= Oblique reflection =

Non-perpendicular Euclidean reflection

Oblique reflection examples

In Euclidean geometry, oblique reflections generalize ordinary reflections by not requiring that reflection be done using perpendiculars. If two points are oblique reflections of each other, they will still stay so under affine transformations.

Consider a plane P in the three-dimensional Euclidean space. The usual reflection of a point A in space in respect to the plane P is another point B in space, such that the midpoint of the segment AB is in the plane, and AB is perpendicular to the plane. For an oblique reflection, one requires instead of perpendicularity that AB be parallel to a given reference line.

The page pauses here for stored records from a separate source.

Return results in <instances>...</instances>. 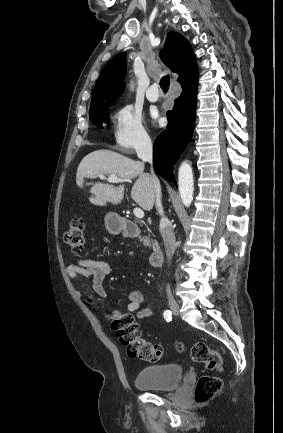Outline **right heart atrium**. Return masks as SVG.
<instances>
[{
  "instance_id": "1",
  "label": "right heart atrium",
  "mask_w": 283,
  "mask_h": 433,
  "mask_svg": "<svg viewBox=\"0 0 283 433\" xmlns=\"http://www.w3.org/2000/svg\"><path fill=\"white\" fill-rule=\"evenodd\" d=\"M152 145L140 109L121 105L112 116V148L124 155H133Z\"/></svg>"
}]
</instances>
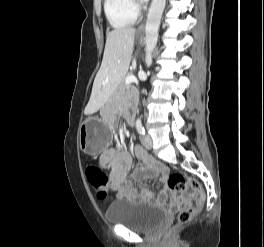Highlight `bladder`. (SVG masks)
<instances>
[{"label": "bladder", "mask_w": 264, "mask_h": 247, "mask_svg": "<svg viewBox=\"0 0 264 247\" xmlns=\"http://www.w3.org/2000/svg\"><path fill=\"white\" fill-rule=\"evenodd\" d=\"M111 224H121L134 231L150 233L167 220L164 209L146 202L121 199L113 201L106 212Z\"/></svg>", "instance_id": "bladder-1"}]
</instances>
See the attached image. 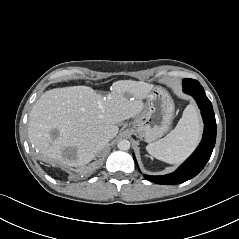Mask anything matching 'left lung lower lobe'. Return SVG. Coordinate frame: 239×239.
Masks as SVG:
<instances>
[{
    "instance_id": "left-lung-lower-lobe-1",
    "label": "left lung lower lobe",
    "mask_w": 239,
    "mask_h": 239,
    "mask_svg": "<svg viewBox=\"0 0 239 239\" xmlns=\"http://www.w3.org/2000/svg\"><path fill=\"white\" fill-rule=\"evenodd\" d=\"M183 91L194 97L204 122V133L201 143L194 153L173 173L163 176L144 175L145 179L156 184L175 185L195 177L208 162L216 141V120L210 100L200 83L184 84ZM136 162V159L134 157Z\"/></svg>"
}]
</instances>
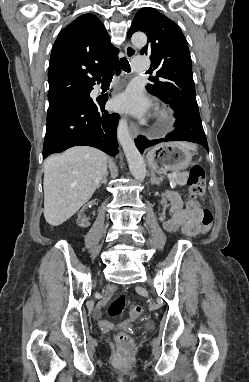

Formally, let there be a plane P in the three-dimensional space, and a line L in space not parallel to P. To obtain the oblique reflection of a point A in space in respect to the plane P, one draws through A a line parallel to L, and lets the oblique reflection of A be the point B on that line on the other side of the plane such that the midpoint of AB is in P. If the reference line L is perpendicular to the plane, one obtains the usual reflection.

For example, consider the plane P to be the xy plane, that is, the plane given by the equation z=0 in Cartesian coordinates. Let the direction of the reference line L be given by the vector (a, b, c), with c≠0 (that is, L is not parallel to P). The oblique reflection of a point (x, y, z) will then be
$\left(x-\frac{2za}{c}, y-\frac{2zb}{c}, -z\right).$

The concept of oblique reflection is easily generalizable to oblique reflection in respect to an affine hyperplane in R^{n} with a line again serving as a reference, or even more generally, oblique reflection in respect to a k-dimensional affine subspace, with a n−k-dimensional affine subspace serving as a reference. Back to three dimensions, one can then define oblique reflection in respect to a line, with a plane serving as a reference.

An oblique reflection is an affine transformation, and it is an involution, meaning that the reflection of the reflection of a point is the point itself.